Мама - Севела Эфраим. Страница 5

— Янкель? — удивился король Ян Собесский. — Что за имя? С таким именем далеко не пойдешь в королевстве польском. Почему бы тебе не называться Яном? Не Янкель, а Ян! Как я! Король Ян Собесский!

— Я спрошу у мамы, ваше сиятельство… — прошептал Янкель. — Если она позволит…

Праведный гнев вспыхнул на лице короля Стефана Батория. Он стукнул мечом об пол, так что на стенах закачались в рамах портреты пани и пана Лапидус.

— Что слышат мои уши? Спросить у мамы… В твои годы я уже скакал на лихом коне и рубил мечом от плеча до седла. Хрясь! Пополам! Хрясь! Пополам! А он… Тьфу! Спросить у мамы…

— Простите, ваши сиятельства, — взмолился Янкель, — если я, недостойный, что-нибудь не так сказал… Но разве такой уж грех — любить свою маму?

Король Ян Собесский смерил его уничтожающим взглядом:

— Мать тебе — Польша! Отец — твой король! А любовь к Родине докажи на поле брани.

Король взмахнул мечом. Из-за его плеча возник юный рыцарь в латах со сверкающим горном в руке. Он приложил горн к своим безусым губам и заиграл боевой сигнал — призыв к битве.

Янкель в подушках умоляюще прижал руки к груди:

— Нельзя ли потише? Маму разбудите…

Но его голос потонул в нарастающем грохоте битвы, вызванной к жизни звуками боевой трубы.

Играет горнист, стоя на высоком холме, рядом с королевским шатром, увенчанным польским гербом — белым орлом, расставившим крылья и лапы с когтями.

Внизу, сколько глаз видит, на всей равнине кипит битва. В клубах пыли, сверкая на солнце стальными шлемами, ощетинившись пиками, мчится закованная в латы кавалерия. Реют штандарты над лошадиными мордами. Ряды пехоты в кольчугах и шлемах со щитами в одной руке и короткими мечами в другой отбиваются от наседающих всадников. Рубятся конные и пешие. Хрипят кони, падают из седел проткнутые копьями всадники. Катятся по траве пустые шлемы. Бьются на земле раненые лошади — сраженные воины валятся на убитых, ибо вся земля усеяна трупами. И орлы-стервятники парят над полем битвы, ожидая, когда все утихнет и можно будет приступить к пиршеству.

А мечи все звенят. Сверкают на солнце щиты. Ржут кони. Валятся всадники наземь, под копыта.

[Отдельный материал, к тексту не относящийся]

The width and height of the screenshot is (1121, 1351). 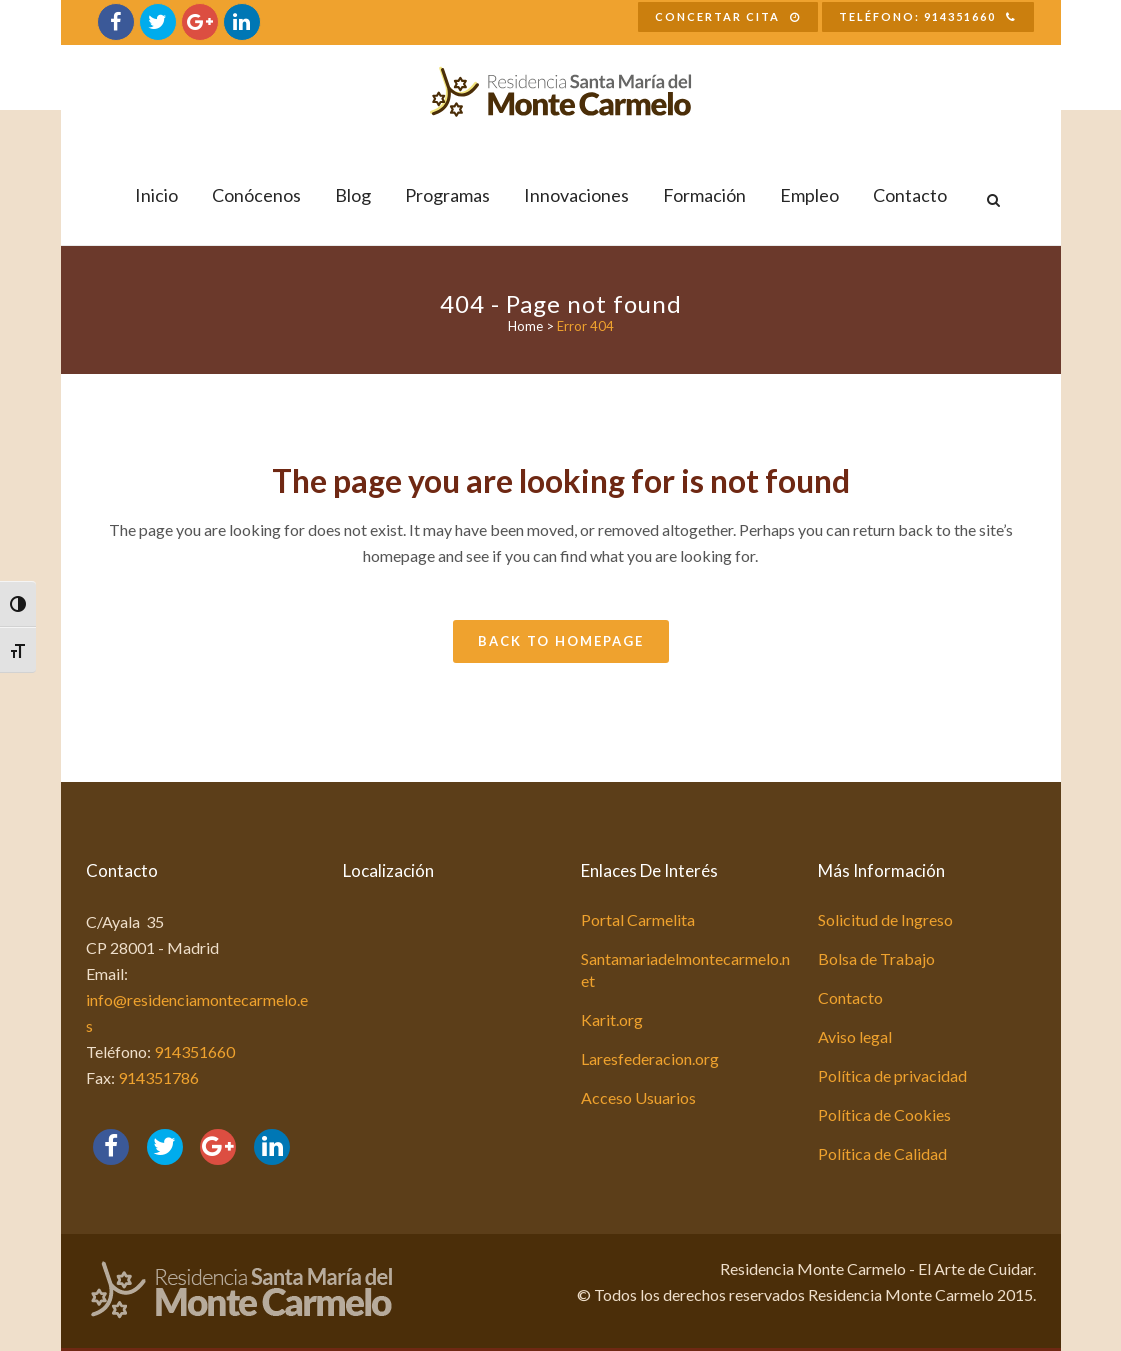 What do you see at coordinates (194, 1051) in the screenshot?
I see `914351660` at bounding box center [194, 1051].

У королевского шатра, на виду у короля, в рыцарском облачении восседающего на боевом коне и обозревающего поле битвы, два усача-улана обряжают в железные доспехи Янкеля. Через голову, как жилет, натягивают выпуклый панцирь, прикрепляют железные нарукавники и наколенники, нахлобучивают на голову, как ведро, глубокий сверкающий шлем с крохотным вырезом на лице, откуда виднеются лишь еврейский нос Янкеля и удивленно заломленные брови. Янкель морщится: железо ему жмет, врезается в тело, но он молча покоряется судьбе.

Он неуклюже стоит, словно спеленутый кокон, широко расставив руки и ноги в железной чешуе, и не может сдвинуться с места. Бравые уланы подхватывают его под мышки, поднимают в воздух и взгромождают в седло на спину огромному коню в попоне от хвоста до головы, лишь с вырезом для глаз. Горячий конь нетерпеливо роет копытом землю, раскачивая Янкеля на себе. Янкель, как крыльями, машет закованными в железо руками, чтоб усидеть в седле, не рухнуть наземь.

Один улан подносит круглый щит и надевает его на кисть левой руки Янкеля. Под тяжестью щита всадник начинает ползти влево, и для равновесия другой улан вкладывает ему в правую ладонь рукоять тяжелого меча. Король, скептически обозрев экипированного для битвы Янкеля, без особого энтузиазма благословляет его: — С Богом! За короля и отечество!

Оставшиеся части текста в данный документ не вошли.